Let’s see if this does the trick.

House Republican leaders, looking to jump start their floundering effort to repeal and replace Obamacare, on Thursday said they were proposing creating a $15 billion federal high-risk pool that would provide insurance coverage to Americans with pre-existing and often serious health issues.

Speaker Paul Ryan said the provision would “lower premiums” for other, healthier people who buy individual health plans by shifting the risk of covering higher health-care users to the federal risk pool.

Ryan, R-Wisc., also said it “gets us closer together, closer to that consensus” needed to pass the GOP replacement bill.

But, “I want to be clear: we still have more work to do,” Ryan told reporters.

The federal pool, which would be funded with $15 billion, would be replaced by individual state-run high-risk pools in 2020.

It is far from clear whether the inclusion of the provision — which is based on the state of Maine’s high-risk pool — in the American Health Care Act bill will do enough to garner the Republican votes needed to pass that legislation, and send it to the Senate for review.

Rep. Kevin Brady, the Texas Republican who is chairman of the Ways and Means Committee, said, “We’re making a small but important step,” with the provision. But he echoed Ryan in saying conversations are continuing within the GOP caucus on what can be done to achieve consensus on the bill.

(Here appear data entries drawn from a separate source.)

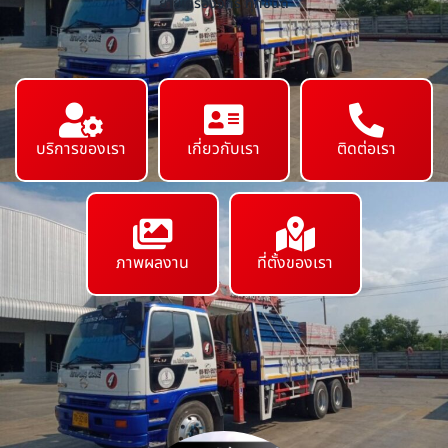
ย้ายเครื่องจักร ทุกชนิด
บริการของเรา
เกี่ยวกับเรา
ติดต่อเรา
ภาพผลงาน
ที่ตั้งของเรา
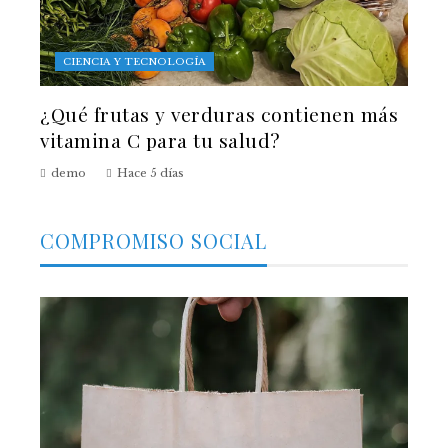
CIENCIA Y TECNOLOGÍA
¿Qué frutas y verduras contienen más
vitamina C para tu salud?
demo
Hace 5 días
COMPROMISO SOCIAL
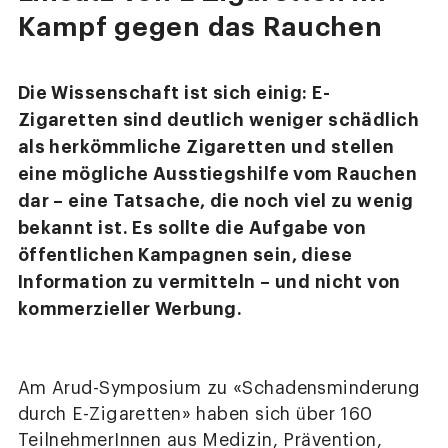
Kampf gegen das Rauchen
Die Wissenschaft ist sich einig: E-
Zigaretten sind deutlich weniger schädlich
als herkömmliche Zigaretten und stellen
eine mögliche Ausstiegshilfe vom Rauchen
dar – eine Tatsache, die noch viel zu wenig
bekannt ist. Es sollte die Aufgabe von
öffentlichen Kampagnen sein, diese
Information zu vermitteln – und nicht von
kommerzieller Werbung.
Am Arud-Symposium zu «Schadensminderung
durch E-Zigaretten» haben sich über 160
TeilnehmerInnen aus Medizin, Prävention,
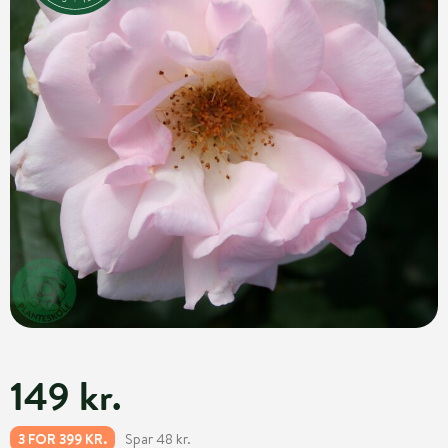
149 kr.
Spar 48 kr.
3 FOR 399 KR.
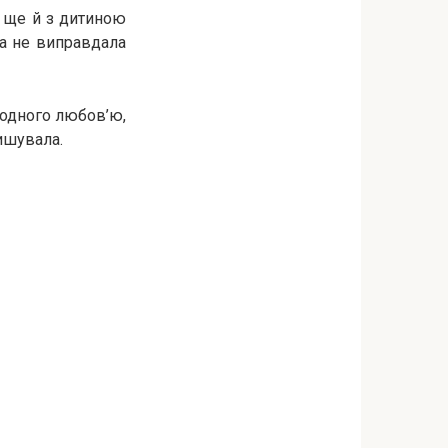
а ще й з дитиною
ка не виправдала
е одного любов’ю,
ишувала.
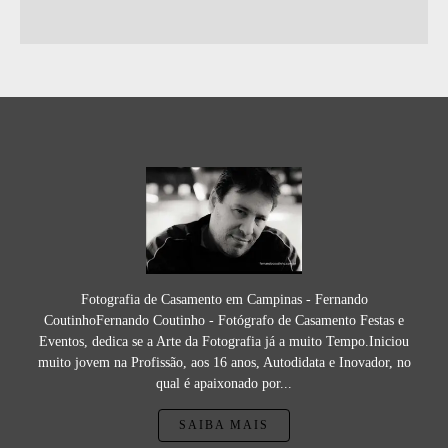
Fotografia de Casamento em Campinas - Fernando
CoutinhoFernando Coutinho - Fotógrafo de Casamento Festas e
Eventos, dedica se a Arte da Fotografia já a muito Tempo.Iniciou
muito jovem na Profissão, aos 16 anos, Autodidata e Inovador, no
qual é apaixonado por...
SAIBA MAIS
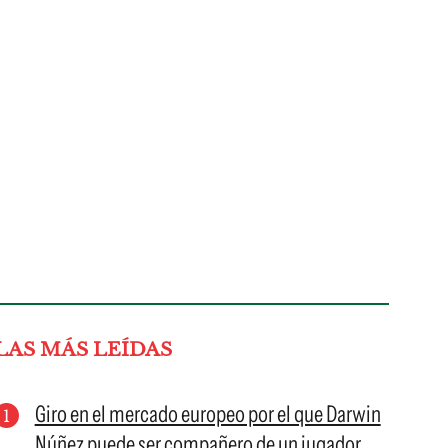
LAS MÁS LEÍDAS
Giro en el mercado europeo por el que Darwin
Núñez puede ser compañero de un jugador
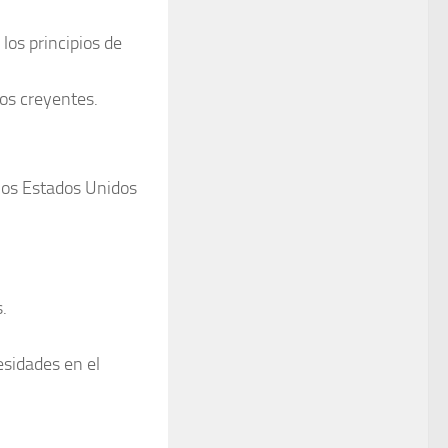
los principios de
los creyentes.
 los Estados Unidos
.
esidades en el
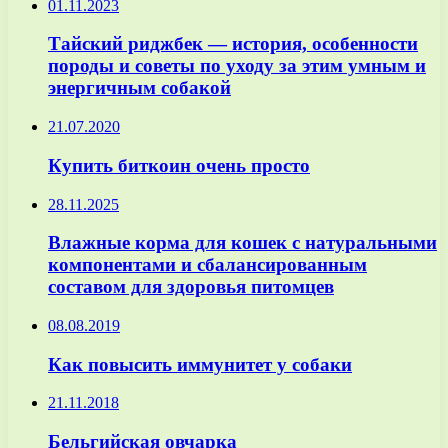
01.11.2023
Тайский риджбек — история, особенности
породы и советы по уходу за этим умным и
энергичным собакой
21.07.2020
Купить биткоин очень просто
28.11.2025
Влажные корма для кошек с натуральными
компонентами и сбалансированным
составом для здоровья питомцев
08.08.2019
Как повысить иммунитет у собаки
21.11.2018
Бельгийская овчарка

State-run high-risk pools have been criticized by Obamacare advocates as having been ineffective at covering the health-care needs of many people who before the Affordable Care Act were unable to afford private insurance plans.

An article on HealthAffairs Blog in February, “States Be Warned: High-Risk Pools Offer Little Help at A High Cost,” said that “high-risk pools’ flaws may be more fatal than previously thought.”

Larry Levitt, an Obamacare expert at the Kaiser Family Foundation, tweeted that the new provision is not likely to achieve the stated goals of lowering insurance premiums for individuals not covered by the pool.

The Republican bill has been stalled in the House for more than two weeks. On March 24, in an embarrassing setback for the GOP leadership and President Donald Trump, Ryan had to pull the bill from the floor of the House right before a scheduled vote because a group of between 20 to 40 Republicans were expected to vote against the plan.

Since then, leaders have been meeting with the conservative and moderate holdouts to discuss possible changes to the bill to win their votes.

An effort to get consensus on the bill so that it could be voted on before the House goes into recess for two weeks on Friday appears to have failed.

A number of Conservative Republicans have opposed the ACHA because they believe it does not go far enough toward repealing Obamacare. But some moderate GOP congressmen have opposed it because it would too drastically roll back gains in insurance coverage seen under Obamacare.

That schism, coupled with total opposition to the bill by the Democratic minority in the House, has put the GOP in the awkward position of being unable, for now, to achieve their long-desired goal of gutting the ACA, despite having majority control of Congress.